I would recommend the same approach - create a web page on a real domain (Github pages is awesome for this) to go along with your extension. This means your extension can't work offline, but neither can your login or writing to Firebase!
This will work using Google Plus Login Flow which I believe is the only one that allows cross authentication so the scopes are Google Plus Login.
"www[dot]googleapis[dot]com/auth/plus.login"
So what is happening here is you will get the access_token from the extension which you will be sending to firebase with the request using authwihtoauthtoken specifying google as a provider along with the access_token acquired from chrome.identity.getAuthToken()!
https://www.firebase.com/docs/web/api/firebase/authwithoauthtoken.html
Now the fact is that this access token could be issued by any other app, so we need to make sure that it is valid and has been issued for our app, basically we need to know there isn't man in the middle trying to access our database.
This verification is being made by the firebase.
They will check if this token belongs to the same application as the token has been issued to.

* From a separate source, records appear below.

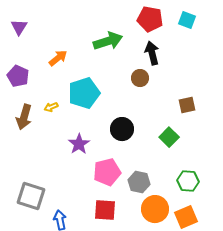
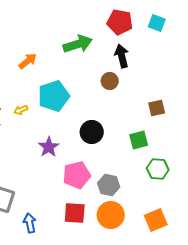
green square: (169, 137) -> (139, 140), turned 30
green hexagon: (188, 181) -> (158, 169), moved
orange circle: (155, 209) -> (111, 215), moved

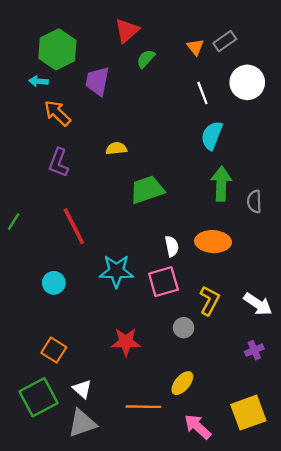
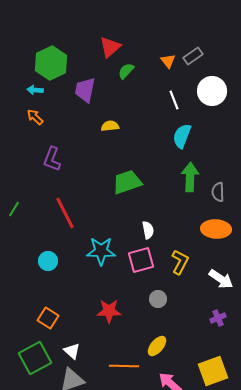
orange arrow: (57, 113) -> (35, 117), moved, size x0.7
yellow semicircle: (116, 148) -> (110, 126), moved
orange ellipse: (213, 242) -> (216, 229), moved
yellow L-shape: (209, 301) -> (180, 262), moved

So you will need to create another set of credentials under the same application in the google developers console as for your extension. We will be basically doing the same thing as if we were to do it for our webpage but we will be inserting this new set of credentials to firebase's google oAuth in their security section.
They will do this check for us there. They will verify with google if the token is issued to the same app.
That's it.
Background Information.
https://developers.google.com/identity/protocols/OAuth2UserAgent#validatetoken
Use case
Sending ID tokens with requests that need to be authenticated. For example, if you need to pass data to your server and you want to ensure that particular data came from a specific user.
When to verify the access
All tokens need to be verified on your server unless you know that they came directly from Google. Any token that you receive from your client apps must be verified.
Google has a tutorial how to do this for python found at:
"github[dot]com/googleplus/gplus-verifytoken-python"
So basically what is happening here is; instead you doing to verification from on your server, firebase does this verification for you when you enter the CLIENT_ID and APP_SECRET into the firebase and enable the Google Authentication.
The way to do this correctly is a combination or same style of verifying to whom the client_secret was issued. Chrome will give you a access_token and then this access_token will be checked on the firebase's backend.